The Folsom Dam auxiliary spillway project is in its last phase and on schedule to finish by October, according to the U.S. Army Corps of Engineers, Sacramento District. The $900 million structure, which runs parallel to Folsom Lake Crossing, has been in construction since 2008 and is a joint project between several federal and state agencies: the U.S. Army Corps of Engineers, U.S. Bureau of Reclamation, State of California and Sacramento Area Flood Control Agency. The Corps of Engineers built the dam, while the Bureau of Reclamation excavated the spillway chute and will operate the dam when it is finished. “The majority of construction work is coming to completion,” said Corps of Engineers project manager Kristine Des Champs. “There’s still some remaining restoration work that the Corps will be working on, and we’re also working on commissioning the structure.”

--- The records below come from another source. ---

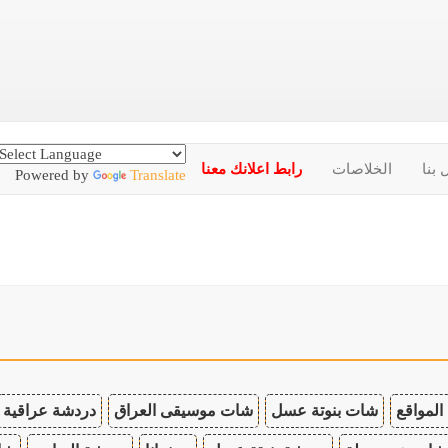
 بنا
الخلاصات
رابط اعلانك معنا
Powered by
Translate
المواقع
شات بنوتة عسل
شات موسيقى العراق
دردشة عراقية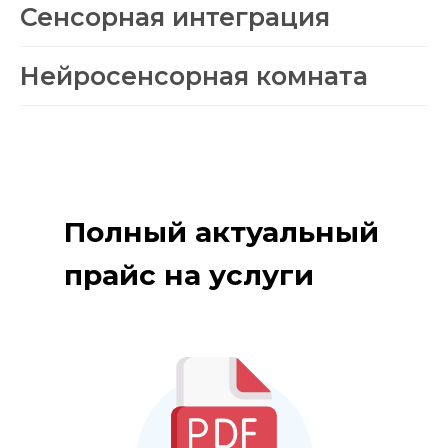
Сенсорная интеграция
Нейросенсорная комната
Полный актуальный
прайс на услуги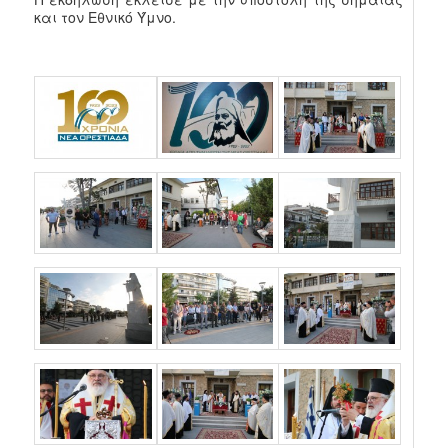
και τον Εθνικό Ύμνο.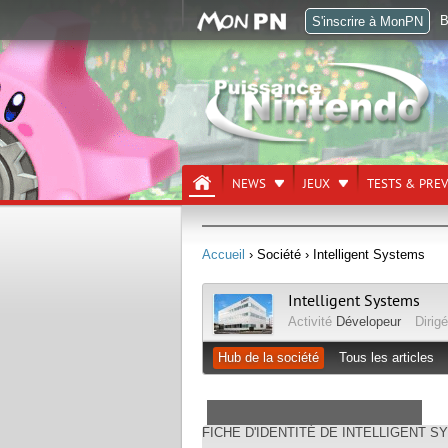
B
S'inscrire à MonPN
NEWS
JEUX
TESTS & PRE
Accueil
› Société
› Intelligent Systems
Intelligent Systems
Activité
Dévelopeur
Dirigé
Hub de la société
Tous les articles
FICHE D'IDENTITÉ DE INTELLIGENT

The spillway project was split into five phases. Phase four ended in December, and the final phase involves removing equipment routes and restoring natural drainage to the area. Commissioning the structure will require running a series of tests to make sure the spillway is capable of handling its capacity of 312,000 cubic feet per second. “That’s equivalent to four Olympic-size swimming pools per second,” Army Corps spokesman Rick Brown said. Brown said that there have been questions about whether the new spillway could be used now, in light of all the rain the area has received. He said the project needs to be tested first under controlled
conditions, and since multiple agencies have been working on the spillway, the Corps of Engineers cannot make the final call on running it early.
The spillway project consists of three main pieces: an approach channel within Folsom Lake, a six-gate control structure and a 3,027-foot long spillway chute and stilling basin, which is intended to slow water down to safe speeds before it re-enters the river. Des Champs said though the elevation of the spillway is the same as the main dam, the new spillway’s gates are 50 feet lower than those of the dam proper. “Essentially what this project does is allow for safer releases ahead of a storm coming in,” Des Champs said. Brown added that the project helps prevent water spilling over the main dam if the lake gets too full. Des Champs said the spillway will help both federal agencies meet their goals. The Corps of Engineers is aiming to reduce flood damage in the area, while the Bureau of Reclamation is working on dam safety. “This project accomplishes both of those missions because we’re able to release water sooner out of the auxiliary spillway,” she said. According to an email from Todd Plain, a spokesman for the Bureau of Reclamation, reservoir releases are typically administered to manage flood conditions, satisfy regulations and ensure adequate water supply for both people and wildlife.